FDA Adverse Event Malfunction Summary report: N

INFUSOMAT®

MDR report key: 18443401 · Received January 4, 2024

Report

Report Number
9610825-2023-00673
Event Type
Malfunction
Date Received
January 4, 2024
Date of Event
December 13, 2023
Report Date
September 25, 2024
Manufacturer
B.BRAUN MELSUNGEN AG
Product Code
FRN
UDI-DI
04046964708626
PMA / PMN Number
K142596
Product Problem
Yes
Report Source
Manufacturer report
Reporter Location
CA, US
Reporter Occupation
OTHER HEALTH CARE PROFESSIONAL
Health Professional
Yes

Narratives

Additional Manufacturer Narrative · 0

THIS REPORT HAS BEEN IDENTIFIED AS B. BRAUN MEDICAL INTERNAL REPORT NUMBER (B)(4).

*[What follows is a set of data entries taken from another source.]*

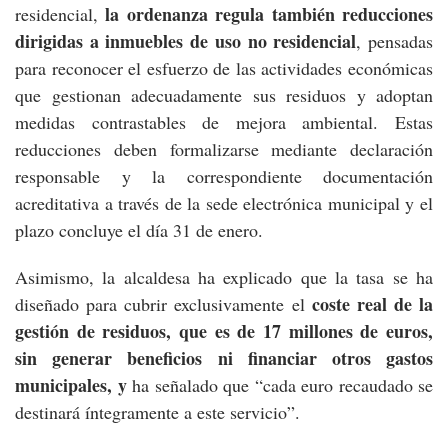
la ordenanza regula también reducciones
residencial,
dirigidas a inmuebles de uso no residencial
, pensadas
para reconocer el esfuerzo de las actividades económicas
que gestionan adecuadamente sus residuos y adoptan
medidas contrastables de mejora ambiental. Estas
reducciones deben formalizarse mediante declaración
responsable y la correspondiente documentación
acreditativa a través de la sede electrónica municipal y el
plazo concluye el día 31 de enero.
Asimismo, la alcaldesa ha explicado que la tasa se ha
coste real de la
diseñado para cubrir exclusivamente el
gestión de residuos, que es de 17 millones de euros,
sin generar beneficios ni financiar otros gastos
municipales, y
ha señalado que “cada euro recaudado se
destinará íntegramente a este servicio”.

THE INVESTIGATION IS ONGOING AT THIS TIME. A FOLLOW UP WILL BE SUBMITTED WHEN THE INVESTIGATION RESULTS BECOME AVAILABLE.

Additional Manufacturer Narrative · 0

THIS REPORT HAS BEEN IDENTIFIED AS B. BRAUN MEDICAL INC. INTERNAL REPORT (B)(4). THE DEVICE WAS NOT RETURNED FOR EVALUATION BUT THE LOGS WERE PROVIDED FOR REVIEW. LOG REVIEW SHOWS ON (B)(6) 2023 AND 8:00AM A PRIMARY SET-UP OF 10ML/HR AND 75ML AND A PIGGYBACK SET UP OF 500ML/HR AND 500ML (DL: VANC 750; TOTAL DOSE 1500MG; CONCENTRATE 750MG/250ML). AT 8:02AM NEW TOTAL TIME WAS SET TO 2 HOURS AND AT 8:06AM A PIGGYBACK INFUSION START OF 250ML/HR AND 500ML. AT 9:14AM INFUSION WAS STOPPED WITH A PIGGYBACK VOLUME INFUSED OF 283.26ML AND NO FURTHER INFUSIONS TAKING PLACE THAT DAY. AT 9:15AM STANDBY WAS ON; AT 9:30AM STANDBY WAS OFF; AT 9:33AM STANDBY WAS ON; AT 9:39 STANDBY WAS OFF THEN ON. FURTHER INVESTIGATION OF THE COMPLAINT IS NOT POSSIBLE WITHOUT A DEVICE FOR EVALUATION. IF THE DEVICE DOES BECOME AVAILABLE, THE COMPLAINT WILL BE REOPENED FOR FURTHER EVALUATION. ALL INFORMATION CONCERNING THIS REPORTED INCIDENT HAS BEEN INCLUDED IN OUR TREND ANALYSIS OF THE PRODUCT LINE.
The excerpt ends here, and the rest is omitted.